Numerical study on aerodynamic characteristics and flow field of a circular cylinder equipped with a C-ring behind at Re=1000

Slender cylindrical structures such as cables and signal poles often experience vortex-induced vibrations. Recently, scholars have developed a novel mitigating measure by equipping a C-ring on the structures, where the C-ring is always behind the cylinder by tail rudder, but the mitigation mechanism is still unclear. To this end, the OpenFOAM((c)), an open source software, has been adopted in this study to carry out the large-eddy simulations (LES) to investigate the influence of a C-ring on the aerodynamic forces, surface pressure, and flow around a circular cylinder at Re = 1000, where the dynamic k-equation LES model is employed. Although the Re is far smaller than that in the reality, the aerodynamic characteristics and flow is also representative and worth studying in this subcritical range. Furthermore, to determine the appropriate radii (R) and arc lengths (theta) of the C-ring, various values of R (0.7D, 0.8D, 0.9D, and 1.0D, where D is diameter of the cylinder) and theta (60 degrees, 90 degrees, 120 degrees, 150 degrees, and 180 degrees) are considered and studied herein. The results indicate that a C-ring can reduce the SD of the lift coefficient by 40%-90% compared to that of a bare cylinder, whereas it has an unremarkable effect on the mean drag coefficient. The C-ring also has a significant influence on the fluctuating pressure coefficients, resulting in a small SD of the fluctuating lift.
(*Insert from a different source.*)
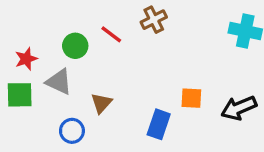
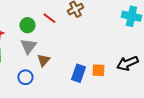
gray triangle: (59, 82) -> (28, 46), moved, turned 42
orange square: (191, 98) -> (98, 70), moved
The spanwise flow on the leeward side of the cylinder under the influence of C-rings with different radii and arc lengths can be categorized into three modes. Meanwhile, the C-ring mitigates wind-induced vibrations by enhancing the spanwise flow on the leeward side of the cylinder. Finally, the appropriate parameters for the C-ring are recommended as follows: R = 0.7D and theta = 180 degrees; R = 0.8D and theta = 150 degrees; R = 0.9D and theta = 150 degrees; R = 1.0D and theta = 120 degrees, 150 degrees.